UPDATED: An intermediate checklist aimed at reducing privacy leaks, attack surfaces and identifiable information on Chromium. Ensure you back up your Chromium profile before applying changes. I will update and add to this page as regularly as possible as I learn more, sources and further reading is located at the footer. This article will not go into detail to the methods that sites gather your habits and information, that is a tome in itself, but needless to say, data brokers love the browser’s default settings.
- Be sure to use Chromium (which is open-source), not Google Chrome. The latter is based on Chromium, but phone-home tracking and analytics are added, as well as proprietary components, search term tracking and indefinite search history. Even better, use Firefox, which has far better privacy controls.
- Note that Chrome extensions from the webstore are compatible with Chromium. However, also note that on every startup of Chromium, it will check back with Google for extension updates, thus tying your IP with your browser. This also applies to forks such as SRWare Iron.
- Chrome extensions will usually track you by default and send information back, including browsing history, cookies, authentications and more. Read more here.
- On startup, Chromium will also attempt DNS resolution of a [random 10-14 character sequence].[ISP domain].[ISP TLD]. This is presumably to identify if any DNS or captive portal redirection is happening.
- Avoid signing in with your Google account to the browser, as this ties your browser habits to your Google account. Incognito mode, Tor or VPNs will be ineffective.
- Be selective about what extensions you install, assess if you absolutely need to install it. Even if not malicious, addons may harvest your information. In place of some search addons, you can create your own search operators by right-clicking on search fields in adding keyword searches.
- If you absolutely must install questionable add-ons, create an alternative separate browser profile.

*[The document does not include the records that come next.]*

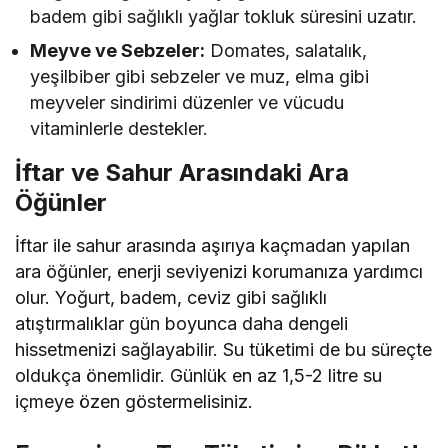
badem gibi sağlıklı yağlar tokluk süresini uzatır.
Meyve ve Sebzeler:
Domates, salatalık,
yeşilbiber gibi sebzeler ve muz, elma gibi
meyveler sindirimi düzenler ve vücudu
vitaminlerle destekler.
İftar ve Sahur Arasındaki Ara
Öğünler
İftar ile sahur arasında aşırıya kaçmadan yapılan
ara öğünler, enerji seviyenizi korumanıza yardımcı
olur. Yoğurt, badem, ceviz gibi sağlıklı
atıştırmalıklar gün boyunca daha dengeli
hissetmenizi sağlayabilir. Su tüketimi de bu süreçte
oldukça önemlidir. Günlük en az 1,5-2 litre su
içmeye özen göstermelisiniz.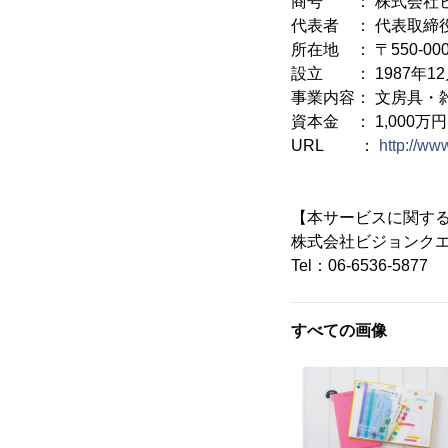
商号 ： 株式会社
代表者 ： 代表取締
所在地 ： 〒550-00
設立 ： 1987年12
事業内容： 文房具・
資本金 ： 1,000万円
URL ：
http://ww
【本サービスに関す
株式会社ビジョンク
Tel：06-6536-5877
すべての画像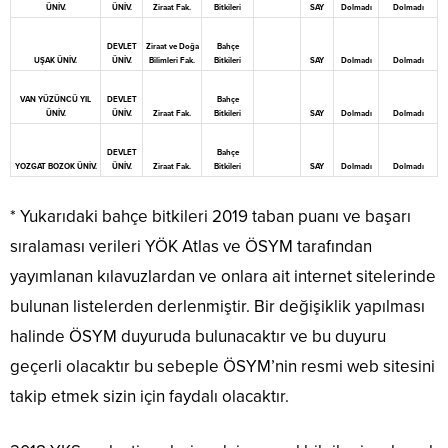
ÜNİV.
ÜNİV.
Ziraat Fak.
Bitkileri
SAY
Dolmadı
Dolmadı
DEVLET
Ziraat ve Doğa
Bahçe
UŞAK ÜNİV.
ÜNİV.
Bilimleri Fak.
Bitkileri
SAY
Dolmadı
Dolmadı
VAN YÜZÜNCÜ YIL
DEVLET
Bahçe
ÜNİV.
ÜNİV.
Ziraat Fak.
Bitkileri
SAY
Dolmadı
Dolmadı
DEVLET
Bahçe
YOZGAT BOZOK ÜNİV.
ÜNİV.
Ziraat Fak.
Bitkileri
SAY
Dolmadı
Dolmadı
* Yukarıdaki bahçe bitkileri 2019 taban puanı ve başarı
sıralaması verileri YÖK Atlas ve ÖSYM tarafından
yayımlanan kılavuzlardan ve onlara ait internet sitelerinde
bulunan listelerden derlenmiştir. Bir değişiklik yapılması
halinde ÖSYM duyuruda bulunacaktır ve bu duyuru
geçerli olacaktır bu sebeple ÖSYM’nin resmi web sitesini
takip etmek sizin için faydalı olacaktır.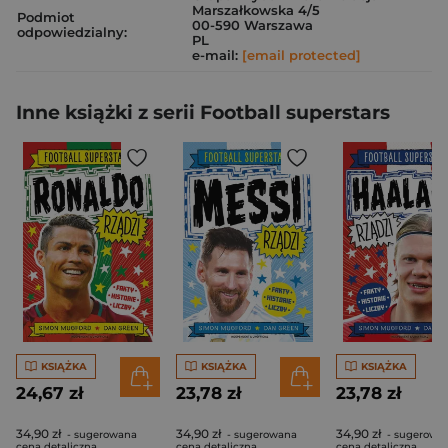
Marszałkowska 4/5
Podmiot
00-590 Warszawa
odpowiedzialny:
PL
e-mail:
[email protected]
Inne książki z serii Football superstars
KSIĄŻKA
KSIĄŻKA
KSIĄŻKA
24,67 zł
23,78 zł
23,78 zł
34,90 zł
34,90 zł
34,90 zł
- sugerowana
- sugerowana
- sugerowa
cena detaliczna
cena detaliczna
cena detaliczna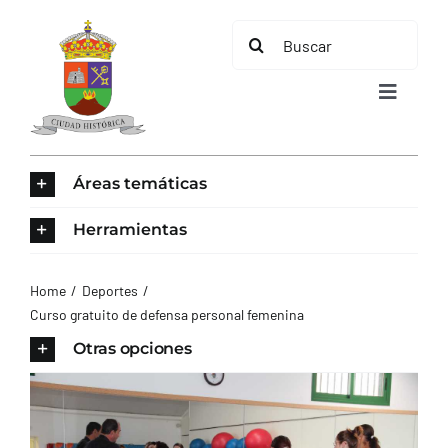
Saltar
Buscar:
al
contenido
Toggle
Navigat
INICIO
Áreas temáticas
ÁREAS TEMÁTICAS
Herramientas
EL MUNICIPIO
Home
Deportes
Curso gratuito de defensa personal femenina
AYUNTAMIENTO
Otras opciones
TURISMO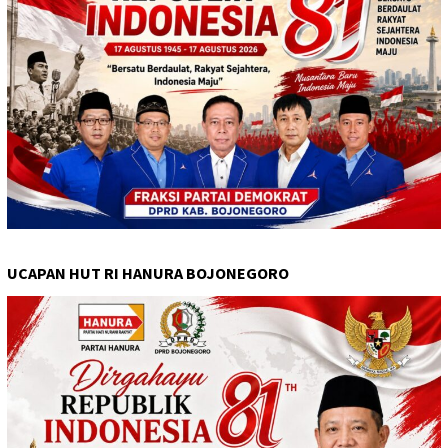
UCAPAN HUT RI HANURA BOJONEGORO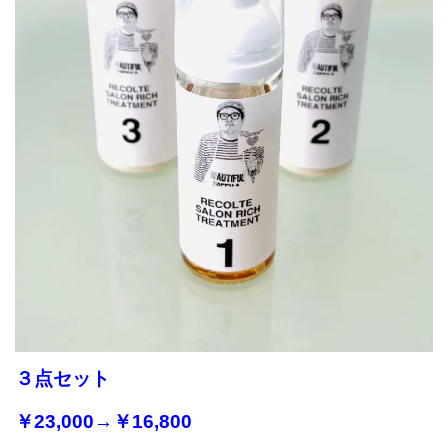
３点セット
￥23,000→￥16,800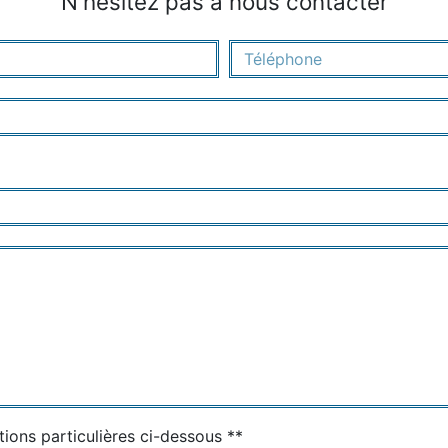
N'hésitez pas à nous contacter
tions particulières ci-dessous **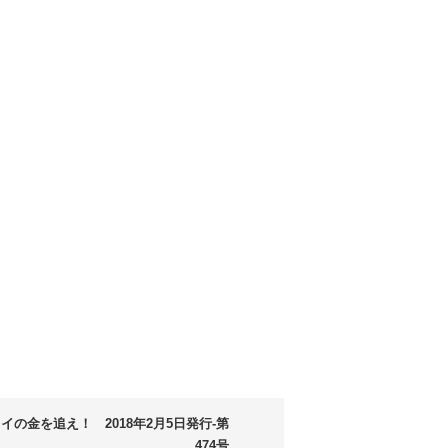
イの金を追え！ 2018年2月5日発行-第
474号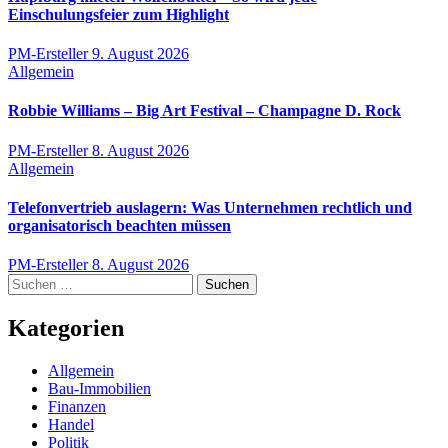
Einschulungsfeier zum Highlight
PM-Ersteller
9. August 2026
Allgemein
Robbie Williams – Big Art Festival – Champagne D. Rock
PM-Ersteller
8. August 2026
Allgemein
Telefonvertrieb auslagern: Was Unternehmen rechtlich und
organisatorisch beachten müssen
PM-Ersteller
8. August 2026
Suchen
nach:
Kategorien
Allgemein
Bau-Immobilien
Finanzen
Handel
Politik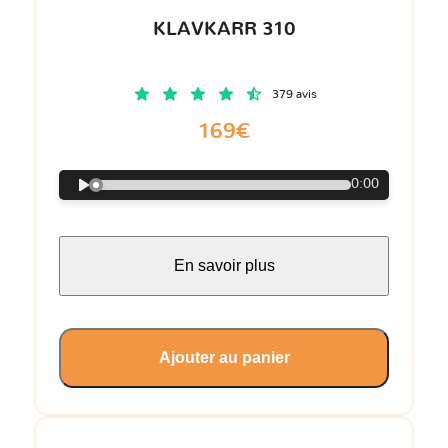
KLAVKARR 310
379 avis
169€
0:00
En savoir plus
Ajouter au panier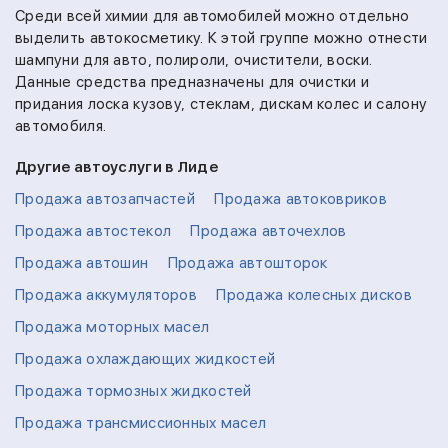
Среди всей химии для автомобилей можно отдельно
выделить автокосметику. К этой группе можно отнести
шампуни для авто, полироли, очистители, воски.
Данные средства предназначены для очистки и
придания лоска кузову, стеклам, дискам колес и салону
автомобиля.
Другие автоуслуги в Лиде
Продажа автозапчастей
Продажа автоковриков
Продажа автостекол
Продажа авточехлов
Продажа автошин
Продажа автошторок
Продажа аккумуляторов
Продажа колесных дисков
Продажа моторных масел
Продажа охлаждающих жидкостей
Продажа тормозных жидкостей
Продажа трансмиссионных масел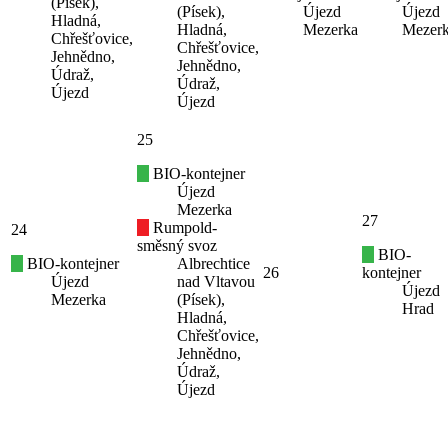
(Písek),
(Písek),
Újezd
Újezd
Hladná,
Hladná,
Mezerka
Mezer
Chřešťovice,
Chřešťovice,
Jehnědno,
Jehnědno,
Údraž,
Údraž,
Újezd
Újezd
25
BIO-kontejner
Újezd
Mezerka
27
Rumpold-
24
směsný svoz
BIO-
BIO-kontejner
Albrechtice
26
kontejner
Újezd
nad Vltavou
Újezd
Mezerka
(Písek),
Hrad
Hladná,
Chřešťovice,
Jehnědno,
Údraž,
Újezd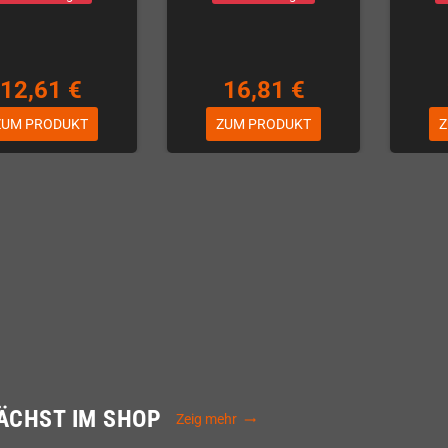
12,61 €
16,81 €
ZUM PRODUKT
ZUM PRODUKT
Z
ÄCHST IM SHOP
Zeig mehr
trending_flat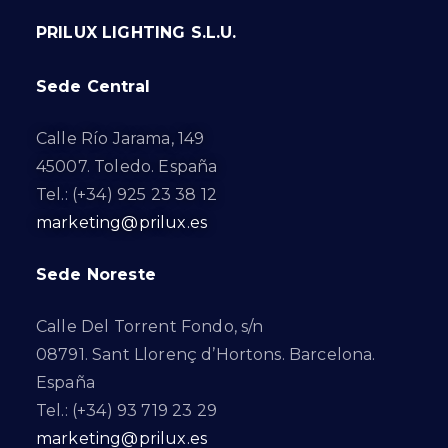
PRILUX LIGHTING S.L.U.
Sede Central
Calle Río Jarama, 149
45007. Toledo. España
Tel.: (+34) 925 23 38 12
marketing@prilux.es
Sede Noreste
Calle Del Torrent Fondo, s/n
08791. Sant Llorenç d’Hortons. Barcelona.
España
Tel.: (+34) 93 719 23 29
marketing@prilux.es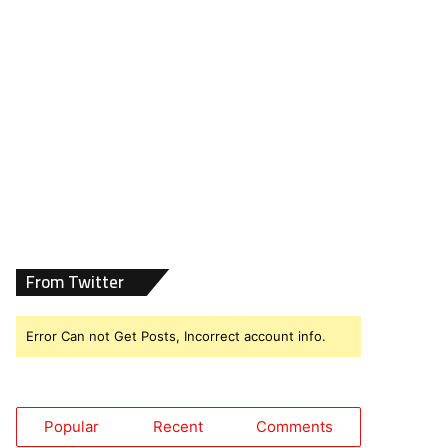
From Twitter
Error Can not Get Posts, Incorrect account info.
Popular
Recent
Comments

- There is no Chromium available for Android, I would recommend Firefox for Android instead. You’ll have to figure out bookmark porting on your own. Be sure to check out my Android Privacy guide as well. Avoid the proprietary closed-source Google Chrome / Apple Safari / Microsoft Edge.
- Don’t leave yourself logged into various sites. Cookies can be read across sites if there is an embed from that site’s origin. Use a password manager (like Lastpass or ChromeIPass) to automatically fill login forms as required.
- Canvas Fingerprint Block – Self explanatory, stops fingerprinting via canvas.
- uBlock Origin – Adblocker, very comprehensive hosts lists, can be used with uMatrix together.
- HTTPS Everywhere – enforced HTTPS connection if available, by EFF.
- Private Extension – Reduces fingerprinting via hiding headers, plugins. Also cleans.
- Referer Control – Allows controlling of HTTP referer.
- Vanilla Cookie Manager – Cookie whitelisting and periodic cleaning.
- WebRTC Leak Prevent – As the name states, stops WebRTC leaking your real IP, which can occur even if you’re using a VPN.
- Adblock / Plus, adblocker with dubious practices, bloated, use uBlock Origin.
- uBlock – Use uBlock Origin instead. uBlock (non-origin) is the imitation version. Story here.
- Disconnect – Anti-tracking protection, obsoleted by uMatrix/uBlock Origin.
- Ghostery – Anti-tracking protection, closed-source, obseleted by uMatrix/uBlock.
- Privacy Badger – Uses patterns and heuristics to block trackers, obseleted by uMatrix/uBlock.